On the other hand, with queues, because we can do a very quick atomic operation to enqueue a block on a queue and then move on in your code, we actually have a much different curve. And that is that peak efficiency in terms of throughput is actually achieved when the system is the busiest. The more queues you have, the more blocks you're submitting to those queues, the faster they return, the more throughput you're going to get.

And this is a really interesting thing to consider when you're designing applications that run across a very wide range of hardware. So you might be designing iOS apps that run on iPhones and iPod Touches, and those only have a single core. and David Koehn. The characteristics were pretty good, but if we take that same code and run it on an iPad 2, which has two cores, you're going to start seeing some benefits from the approach of using queues. And of course, all of these interfaces are available on the Mac as well, and so you might have many cores on your Macintosh, and the same coding style, the same approach, literally the same binary can run from one core to many cores very well.

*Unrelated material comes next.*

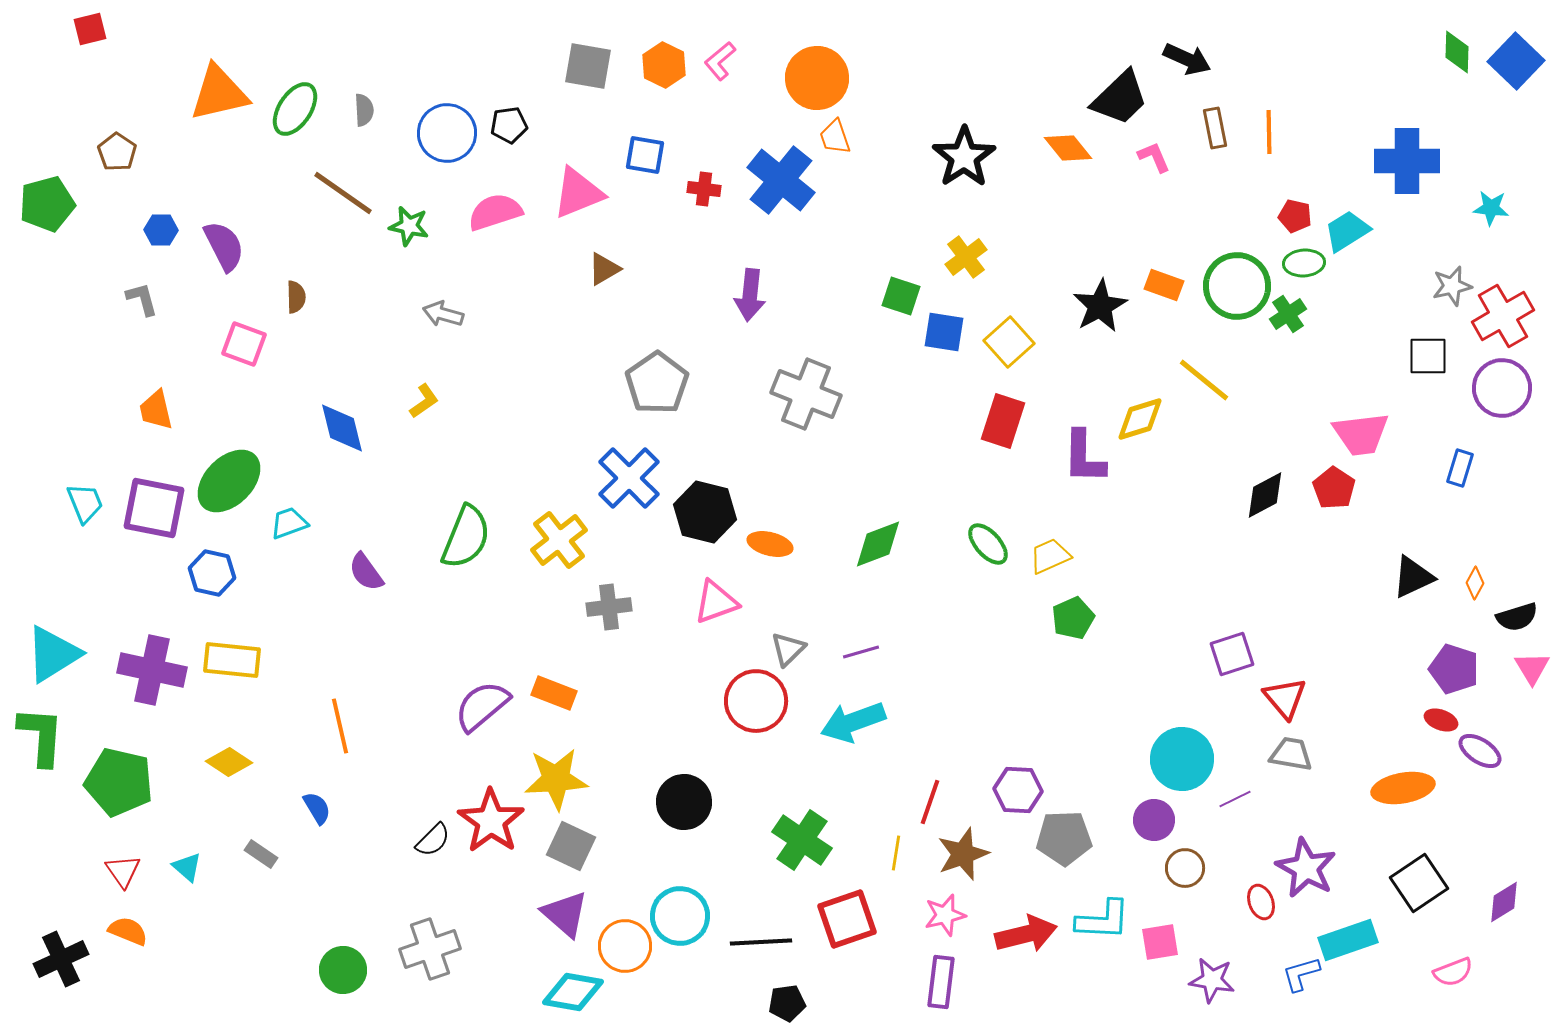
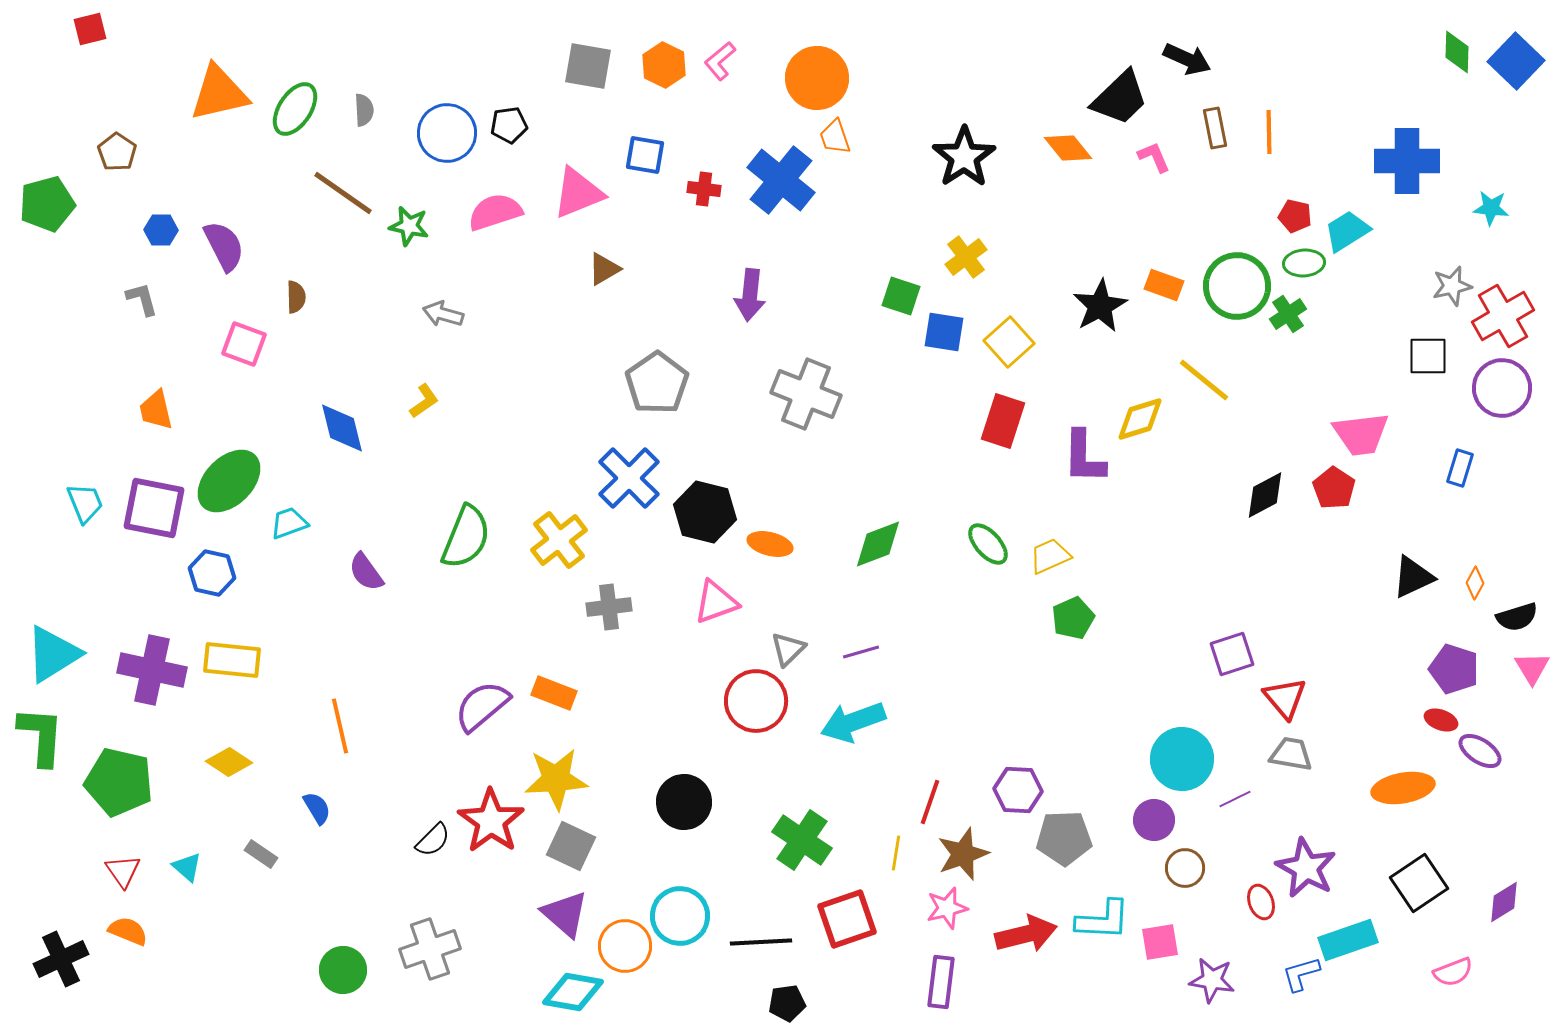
pink star at (945, 915): moved 2 px right, 7 px up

When the system automatically dequeues, what it does is it's guaranteeing that strict FIFO ordering of the blocks being dequeued, but if there are multiple queues that are independent, that actually presents the system with an opportunity for concurrency. So in this example, we have a couple of queues. One has three blocks.

The other has two blocks. The system might begin dequeuing some of these blocks and executing them on one CPU. If another CPU becomes available to execute the blocks, then that second queue can start and you can see there's some overlap in the timeline. That's concurrency that was available to your application.

So in order to use Dispatch, we're going to talk about four fundamental concepts. The queue, which is a data structure, and then there are three functions, sync, apply, and async. And we'll go into each of these in detail. So starting off with queues, they're a pretty standard data structure.

You're probably familiar with the semantics from a lot of other APIs on the system. When you call dispatch queue create, it returns to you a new queue object. These objects are retained and released. You should retain and release in pairs. The last release balances out with the original create, and that actually deallocates the object. You can see in the create function here that there's a name. We recommend giving a reverse DNS style name.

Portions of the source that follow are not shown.